En l’occurrence, il apparaît que le terme « Karawan » est parfaitement distinctif au regard des produits et services désignés. En effet, cette dénomination apparaît comme étant tout à fait arbitraire vis-à-vis des classes revendiquées, en ce qu’elle ne constitue pas la dénomination nécessaire, générique ou usuelle permettant de désigner des canapés. Dès lors, le signe litigieux serait apte à assurer une indication sur l’origine commerciale du produit. Confronté à ce signe, le consommateur n’y percevrait ni un slogan ni un message promotionnel, mais pourrait y déceler une garantie d’identité d’origine des produits commercialisés. Toutefois, la société Roche Bobois arguait qu’il est usuel que les enseignes d’ameublement attribuent des dénominations aux produits ou gammes de produits vendus sous leur marque. Cette pratique faciliterait le référencement des produits et le consommateur, habitué à cet usage, ne pourrait percevoir ces dénominations comme des garantes de la provenance commerciale des produits.
Dès lors, il importe peu que le signe « Karawan » ait fait l’objet d’un usage sur le même marché que celui pour lequel la société Caravane exploite sa marque, et ce, pour désigner des produits de même nature, probablement fournis par les mêmes canaux de distribution. En effet, selon la société Roche Bobois, seule la marque de l’entreprise pourrait assurer la fonction de garantie d’identité d’origine. Il appartient donc à la Cour de cassation de se livrer à une analyse in concreto afin de déterminer si un signe utilisé à titre de référencement peut être perçu comme exerçant une garantie de provenance des produits marqués auprès du consommateur.
II. L’exercice d’une garantie de provenance par le biais du référencement
Du fait de la jurisprudence de la Cour de Justice, le domaine de la fonction essentielle de la marque faisait l’objet d’un élargissement significatif (A). Peu à peu, d’autres signes distinctifs tels que le référencement sont reconnus aptes à permettre une individualisation des produits marqués auprès du consommateur (B).
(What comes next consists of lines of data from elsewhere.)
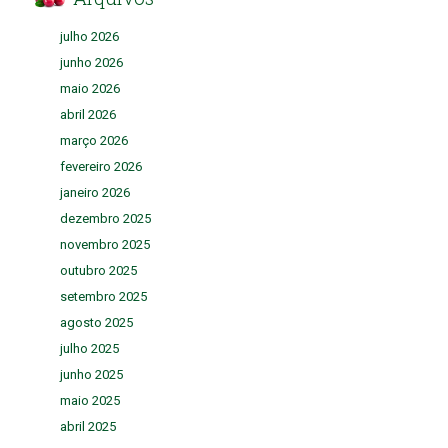
julho 2026
junho 2026
maio 2026
abril 2026
março 2026
fevereiro 2026
janeiro 2026
dezembro 2025
novembro 2025
outubro 2025
setembro 2025
agosto 2025
julho 2025
junho 2025
maio 2025
abril 2025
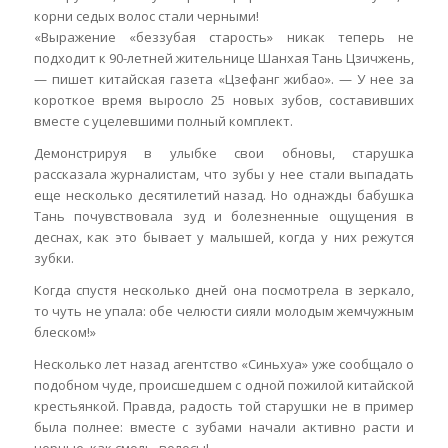
корни седых волос стали черными!
«Выражение «беззубая старость» никак теперь не
подходит к 90-летней жительнице Шанхая Тань Цзичжень,
— пишет китайская газета «Цзефанг жибао». — У нее за
короткое время выросло 25 новых зубов, составивших
вместе с уцелевшими полный комплект.
Демонстрируя в улыбке свои обновы, старушка
рассказала журналистам, что зубы у нее стали выпадать
еще несколько десятилетий назад. Но однажды бабушка
Тань почувствовала зуд и болезненные ощущения в
деснах, как это бывает у малышей, когда у них режутся
зубки.
Когда спустя несколько дней она посмотрела в зеркало,
то чуть не упала: обе челюсти сияли молодым жемчужным
блеском!»
Несколько лет назад агентство «Синьхуа» уже сообщало о
подобном чуде, происшедшем с одной пожилой китайской
крестьянкой. Правда, радость той старушки не в пример
была полнее: вместе с зубами начали активно расти и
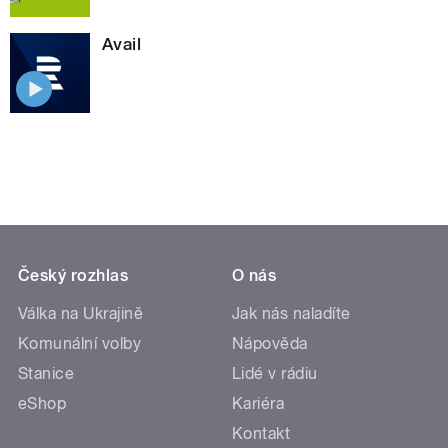
Avail
Český rozhlas
O nás
Válka na Ukrajině
Jak nás naladíte
Komunální volby
Nápověda
Stanice
Lidé v rádiu
eShop
Kariéra
Kontakt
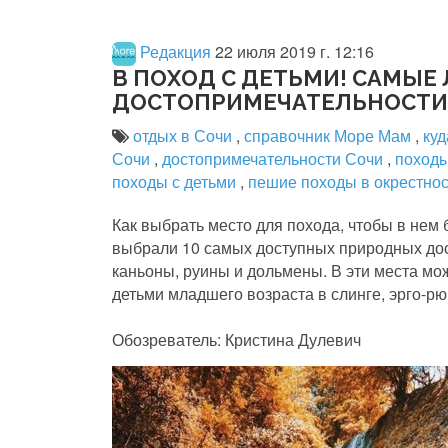
Редакция
22 июля 2019 г. 12:16
В ПОХОД С ДЕТЬМИ! САМЫЕ
ДОСТОПРИМЕЧАТЕЛЬНОСТИ
отдых в Сочи
,
справочник Море Мам
,
куд
Сочи
,
достопримечательности Сочи
,
походы
походы с детьми
,
пешие походы в окрестно
Как выбрать место для похода, чтобы в нем
выбрали 10 самых доступных природных до
каньоны, руины и дольмены. В эти места мож
детьми младшего возраста в слинге, эрго-рю
Обозреватель: Кристина Дулевич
A. Un élargissement du domaine de la fonction essentielle de la marque
Tel qu’il l’a été vu en amont, la société Roche Bobois fonde essentiellement sa défense sur l’incapacité pour sa marque « Karawan » d’opérer auprès du consommateur d’attention moyenne une fonction de garantie d’identité d’origine des produits commercialisés. Or, il convient de relever que le domaine de la fonction essentielle de la marque connaissait un élargissement sans précédent du fait de l’intervention de la Cour de Justice. Ainsi, une fonction de qualité de la marque était reconnue dès 19967, de même qu’une fonction de renommée et de prestige en 19978. Enfin, la nouvelle expansion de 2009 permettait d’étendre la fonction essentielle de la marque aux fonctions d’investissement, de communication et de publicité9. Du fait de la consécration de ces notions autonomes, l’application homogène de ces nouvelles fonctions était assurée au sein de l’ordre juridique des Etats membres.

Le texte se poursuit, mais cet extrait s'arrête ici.